Umbria Jazz 2013 40th Anniversary Perugia, 5 - 9 luglio 2013
di Daniela Floris
foto di Daniela Crevena
Quarant'anni di Umbria Jazz: un traguardo importante, quasi da
brivido, per uno dei Festival che nonostante i cambiamenti epocali avvenuti tra
gli anni Settanta ed oggi è rimasta un appuntamento particolarmente atteso. Elogiata
ed anche criticata, di certo meta ambita di tantissimi musicisti, anche dei molti
che non riescono ad accedervi e che invece dovrebbero, vive di un'atmosfera particolare
che abbiamo trovato anche quest'anno: strade piene di gente, il palco su piazza
IV novembre e quello ai giardini Carducci che assicurano musica dalla mattina fino
a notte tarda, artisti di strada, bar stracolmi di astanti, musica ovunque. Sottolineiamo
che questo è stato anche l'anno della rassegna Young Jazz della quale, purtroppo,
non si può dare nota, ma che è stato uno spazio di successo aperto a giovani artisti
emergenti che spesso non riescono ad avere visibilità durante le grandi kermesse.

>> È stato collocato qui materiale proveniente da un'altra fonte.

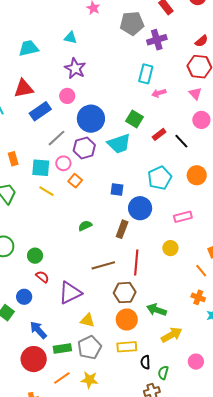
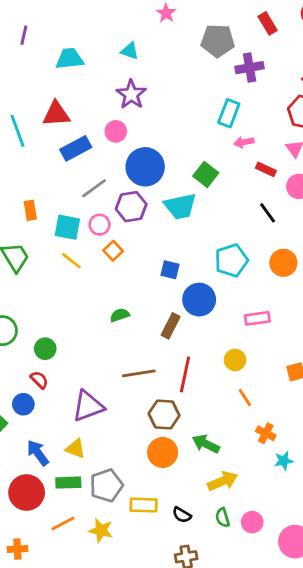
red rectangle: (159, 134) -> (266, 169), moved, turned 56
orange line: (201, 271) -> (245, 398), moved
red semicircle: (42, 277) -> (39, 380), moved
yellow triangle: (87, 320) -> (75, 449), moved
yellow rectangle: (127, 347) -> (144, 505), moved
black semicircle: (145, 362) -> (182, 515), turned -64
green semicircle: (163, 373) -> (223, 518), moved, turned -40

Venerdì 5 luglio, il primo grande evento
molto atteso è stato il concerto di Diana Krall, all'Arena Santa Giuliana.
Aspettativa del pubblico molto alta. Il palco è retrò, decorato in stile anni Trenta
e la Krall presenta a Perugia il suo cd "Glad Rag Doll": musica mutuata dagli
anni Venti e Trenta. Il suo timbro di voce è inconfondibile e i musicisti della
band sono bravi. C'è lo swing, ci sono suggestioni "country", diversi assoli
di ottimo livello. Un jazz (e non solo, anche ballate, brani di Tom Waits e di Bob
Dylan) di piacevole e facile accesso. Esegue con il pianoforte una piccola citazione
di "God bless the child" di
Keith Jarrett,
ma durante una canzone di Joni Mitchell, dunque il jazz pianistico per eccellenza.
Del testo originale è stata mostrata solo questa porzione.